When I was in college I interviewed for a few placements, one was with Hewlett-Packard in Germany. They wanted a marketing student to look after their printing brochures on demand initiative for their UNIX product line. This was going to save them a mint in terms of marketing spend using an Indigo Digital Press rather than brochure runs on litho printing, reducing waste, storage needs and allow for faster document updates. (HP went on to buy Indigo in 2001).

Commercial adoption of the web was around the corner, I was already using it in college, but its ubiquity still seemed quite far away. I decided I didn’t want to go for the job primarily because I wanted to get my degree over and done with. Also HP weren’t paying that much for the role.

We were interviewed by a succession of people, the only one who was memorable  was a guy called Tim Nolte who wore a Grateful Dead ‘dancing bears’ tie and had a Jerry Garcia mouse mat in his cubicle.

At that time HP, had the dressing of the company man but had more than a few hippies on the payroll who permeated its culture. Reading Robert X Cringely’s Accidental Empires made me realise that technology was as much a culture war as technological upheaval.

Counterculture

If one looks at the icons of the technology sector up to and including the early noughties many of the people were influenced by the counterculture movement if not part of it. The  Grateful Dead where one of the first bands to have their own website at dead.net. The Electronic Frontier Foundation was founded by John Perry Barlow, a lyricist with The Grateful Dead. Steve Jobs was influenced by Indian mystics and his experiences using LSD.

Stewart Brand who founded WIRED magazine and The WeLL was the editor of The Whole Earth Catalog, a guide to useful things for people who wanted to get back to the land. He was influential in the early environmentalist movement and had been involved in the counterculture of 1960s San Francisco.
Members of the Golden Circle Senior Citizens Club of Fairmont holding quilt they made. The quilt was raffled off during the Fairmont centennial, May 1973
Ideas from open APIs and creative commons came from their libertarian values. Open Source Software again comes from academic and countercultural attitudes to information and has had to defend itself from accusations of communism, yet it now runs most of the world’s web services and gadgets from smartphones to Google’s search engine.
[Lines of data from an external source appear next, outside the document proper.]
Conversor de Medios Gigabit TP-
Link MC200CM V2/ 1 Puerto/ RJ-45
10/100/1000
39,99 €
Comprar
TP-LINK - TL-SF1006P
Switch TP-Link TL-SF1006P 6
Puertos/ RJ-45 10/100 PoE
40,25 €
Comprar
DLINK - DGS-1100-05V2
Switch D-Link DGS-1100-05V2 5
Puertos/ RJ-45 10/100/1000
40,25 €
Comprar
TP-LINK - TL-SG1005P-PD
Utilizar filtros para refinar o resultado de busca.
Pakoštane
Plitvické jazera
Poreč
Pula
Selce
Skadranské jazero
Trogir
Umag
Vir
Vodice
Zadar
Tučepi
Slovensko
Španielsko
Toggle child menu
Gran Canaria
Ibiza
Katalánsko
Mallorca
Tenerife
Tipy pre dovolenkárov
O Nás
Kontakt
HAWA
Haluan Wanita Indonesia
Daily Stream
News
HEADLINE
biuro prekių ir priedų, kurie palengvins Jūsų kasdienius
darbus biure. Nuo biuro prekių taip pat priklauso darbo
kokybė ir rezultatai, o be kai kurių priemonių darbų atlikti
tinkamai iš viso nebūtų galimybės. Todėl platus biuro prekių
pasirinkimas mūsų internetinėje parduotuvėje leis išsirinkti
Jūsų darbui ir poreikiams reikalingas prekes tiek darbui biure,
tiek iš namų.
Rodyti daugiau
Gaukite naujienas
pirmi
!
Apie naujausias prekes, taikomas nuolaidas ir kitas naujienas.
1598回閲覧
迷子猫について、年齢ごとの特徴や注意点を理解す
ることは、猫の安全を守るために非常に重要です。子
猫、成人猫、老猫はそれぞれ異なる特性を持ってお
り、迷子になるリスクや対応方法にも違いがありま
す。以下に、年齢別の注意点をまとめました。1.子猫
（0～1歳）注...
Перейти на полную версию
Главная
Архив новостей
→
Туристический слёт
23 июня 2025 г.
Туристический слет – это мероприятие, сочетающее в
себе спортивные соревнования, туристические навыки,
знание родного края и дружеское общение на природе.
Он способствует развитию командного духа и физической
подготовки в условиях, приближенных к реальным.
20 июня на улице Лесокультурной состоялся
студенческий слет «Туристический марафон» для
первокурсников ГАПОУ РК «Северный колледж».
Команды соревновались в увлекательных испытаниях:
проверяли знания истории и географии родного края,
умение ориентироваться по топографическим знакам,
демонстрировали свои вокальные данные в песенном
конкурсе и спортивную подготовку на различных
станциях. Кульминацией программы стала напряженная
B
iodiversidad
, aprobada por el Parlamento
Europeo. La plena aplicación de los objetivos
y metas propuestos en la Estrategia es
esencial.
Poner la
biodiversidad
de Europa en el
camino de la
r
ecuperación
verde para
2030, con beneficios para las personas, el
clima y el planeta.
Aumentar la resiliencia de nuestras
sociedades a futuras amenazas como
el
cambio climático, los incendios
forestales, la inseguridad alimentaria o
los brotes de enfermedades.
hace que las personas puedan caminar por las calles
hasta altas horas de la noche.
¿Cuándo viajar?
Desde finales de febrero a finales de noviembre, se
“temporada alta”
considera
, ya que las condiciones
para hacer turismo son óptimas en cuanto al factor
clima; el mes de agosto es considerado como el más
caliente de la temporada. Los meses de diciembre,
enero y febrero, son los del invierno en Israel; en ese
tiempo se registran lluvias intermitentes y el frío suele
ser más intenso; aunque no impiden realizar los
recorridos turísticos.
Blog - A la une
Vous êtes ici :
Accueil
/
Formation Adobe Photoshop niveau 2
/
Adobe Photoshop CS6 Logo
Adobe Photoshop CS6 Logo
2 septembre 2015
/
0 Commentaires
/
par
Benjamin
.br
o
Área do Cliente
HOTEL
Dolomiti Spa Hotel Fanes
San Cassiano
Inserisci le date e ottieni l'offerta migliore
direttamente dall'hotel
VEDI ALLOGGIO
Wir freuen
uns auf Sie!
Reading the Cluetrain Manifesto is like reading a screed that could have come from an alternative Haight Ashbury.

Aeon magazine wrote an article on how yuppies have hacked the hacker ethos, but the truth is they’ve got behind the steering wheel as web2.0 declined. The move from open web API’s and the walled garden approach of Facebook and their ilk marked a changing of the guard of sorts.

Flickr had and ability to move your photos as a matter of pride in their product. Just a few clicks kept them honest and kept them innovating. Joshua Schachter’s similar approach on del.icio.us allowed me to move to pinboard.in when Yahoo! announced that it would be sunset.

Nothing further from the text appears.